Interview im Münchner Merkur: „Sieben Wochen nach der Landtagswahl spricht in Thüringen alles für eine rot-rot-grüne Regierung – mit der SPD als Juniorpartner. Die Basis stimmt derzeit per Mitgliederentscheid darüber ab. Bayerns Landesvorsitzender Florian Pronold könnte mit dieser Regierungsbeteiligung leben, hält die Linken aber ansonsten weiterhin nicht für koalitionsfähig.“
In Thüringen stehen die Zeichen auf Rot-Rot-Grün. Warum ist das aus Sicht der SPD eine gute Entscheidung?
Pronold: Das überlasse ich der SPD-Basis in Thüringen. Klar ist: Man muss mit dem Wählervotum verantwortungsvoll umgehen. Es gibt zwei Alternativen mit jeweils nur einer Stimme Mehrheit: ein rot-rot-grünes Bündnis oder eine Fortsetzung der Großen Koalition.

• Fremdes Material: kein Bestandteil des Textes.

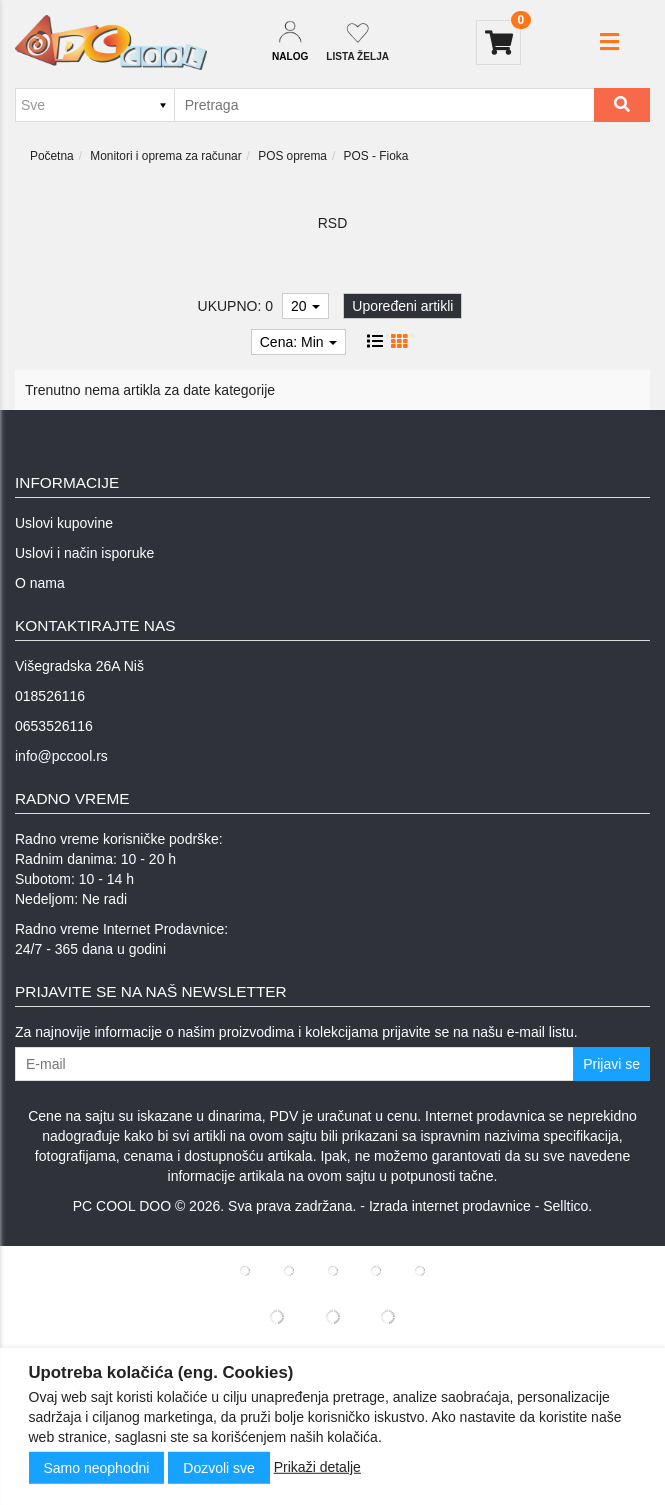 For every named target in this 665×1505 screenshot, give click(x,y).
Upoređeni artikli (402, 306)
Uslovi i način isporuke (84, 553)
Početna (52, 156)
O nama (40, 583)
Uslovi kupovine (64, 523)
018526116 (50, 696)
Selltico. (567, 1206)
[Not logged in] (357, 42)
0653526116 (54, 726)
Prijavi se (611, 1064)
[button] (609, 42)
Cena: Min (299, 342)
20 (305, 306)
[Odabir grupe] (94, 105)
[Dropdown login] (290, 42)
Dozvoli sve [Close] (219, 1468)
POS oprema (292, 156)
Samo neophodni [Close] (97, 1468)
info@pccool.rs (61, 756)
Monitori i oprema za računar (165, 156)
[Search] (622, 105)
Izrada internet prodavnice (450, 1206) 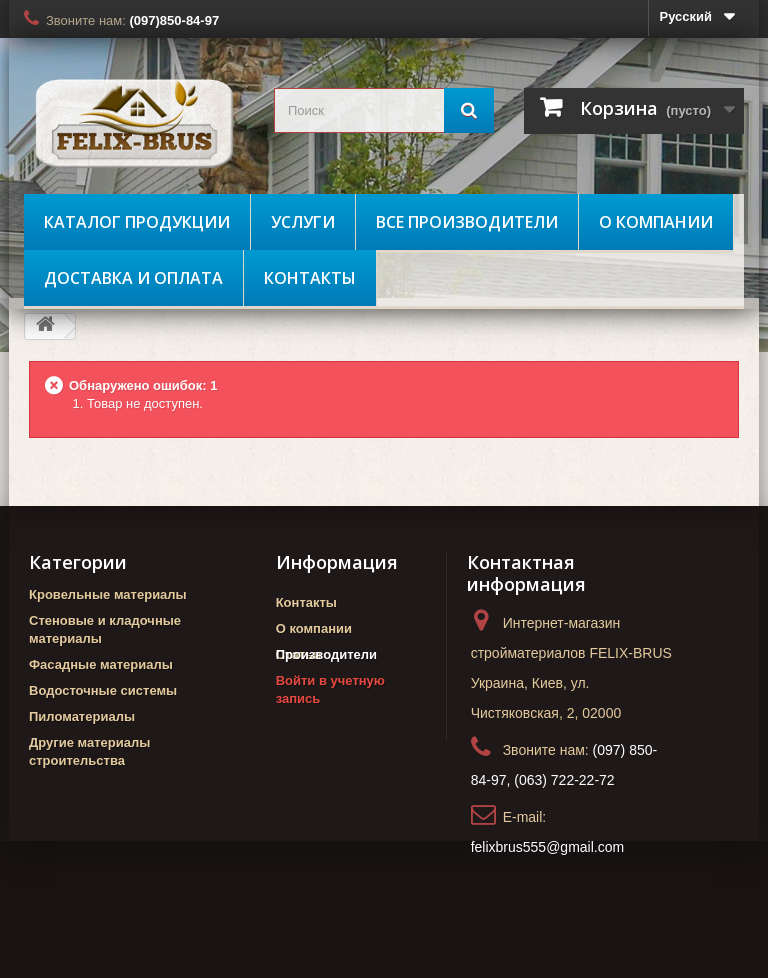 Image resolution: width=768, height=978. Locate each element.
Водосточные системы (103, 690)
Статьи (298, 654)
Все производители (467, 222)
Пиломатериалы (82, 716)
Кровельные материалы (108, 594)
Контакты (310, 278)
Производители (326, 689)
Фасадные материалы (101, 664)
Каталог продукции (137, 222)
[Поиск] (469, 110)
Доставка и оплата (133, 278)
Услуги (303, 222)
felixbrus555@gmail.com (548, 847)
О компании (656, 222)
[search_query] (384, 110) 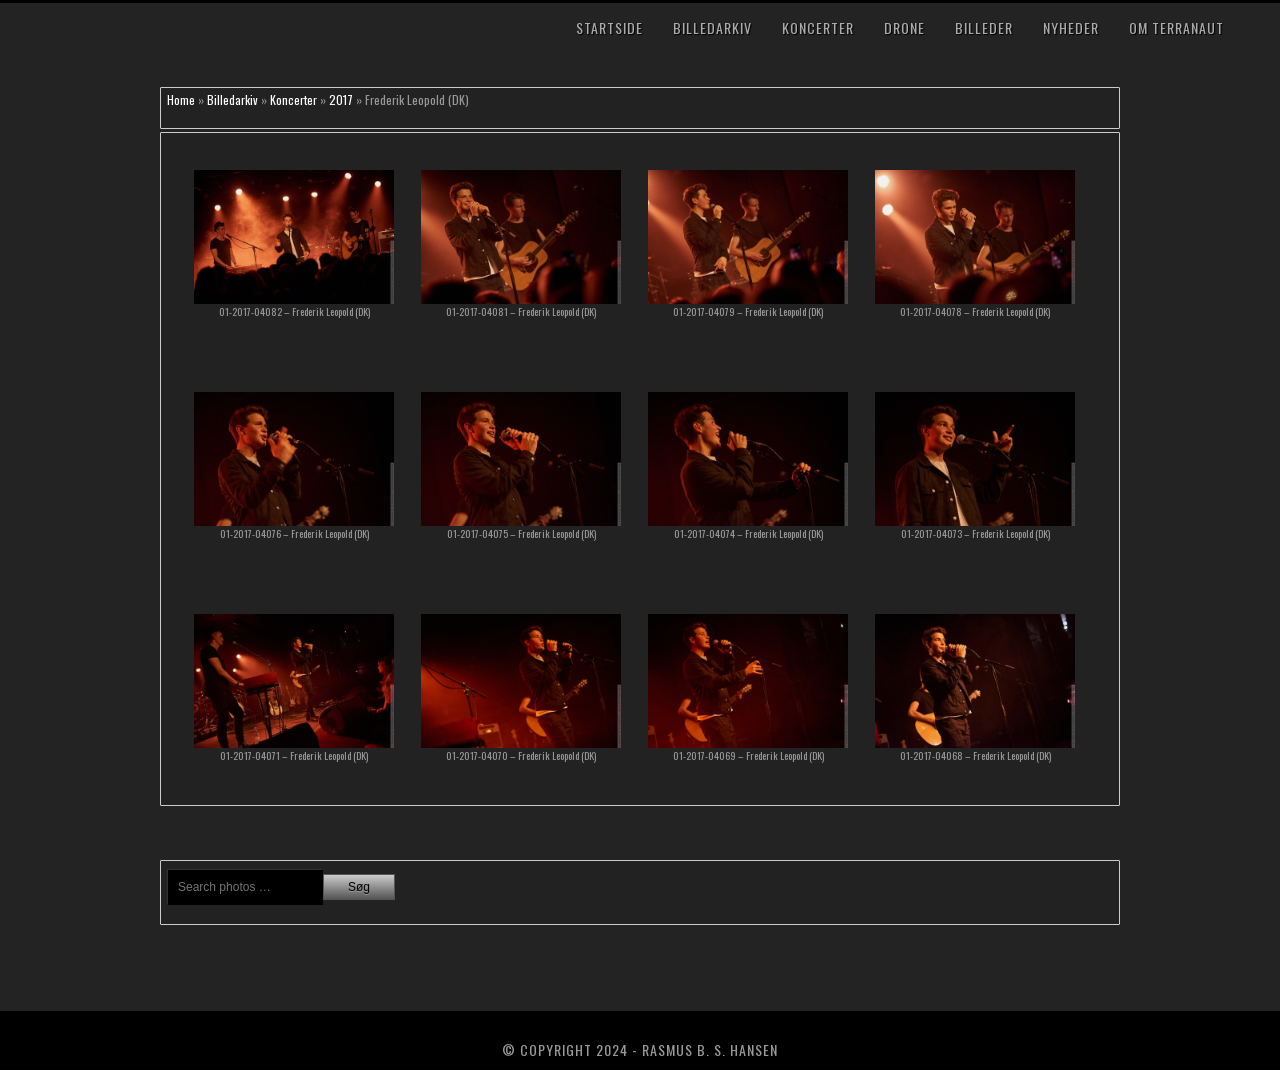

Erst nach der Abstimmung der Basis sollen offizielle Koalitionsverhandlungen aufgenommen werden. Mit welchem Ergebnis rechnen Sie?
Pronold: Ich gehe von einer Zustimmung aus.
CSU-Chef Horst Seehofer findet, die Entwicklung in Thüringen sei schade für die Große Koalition in Berlin. Was entgegnen Sie ihm?
Pronold: Die CDU hat nach der Wende die Blockpartei CDU mit ihrem Vermögen und vielen linientreuen Mitgliedern übernommen. Die SPD hat in der DDR unter kommunistischer Verfolgung gelitten, weil sie die Demokratie nie verraten hat. Deshalb brauchen wir von anderen Parteien, die sich nicht so konsequent wie wir verhalten haben, keine Belehrungen in Sachen Demokratie.
Bodo Ramelow kann mit den Stimmen der SPD zum ersten Ministerpräsidenten der Linken werden. Ist er ein unbelasteter Politiker?
Pronold: Nachdem er nicht aus dem Osten kommt, stellt sich die Frage nicht.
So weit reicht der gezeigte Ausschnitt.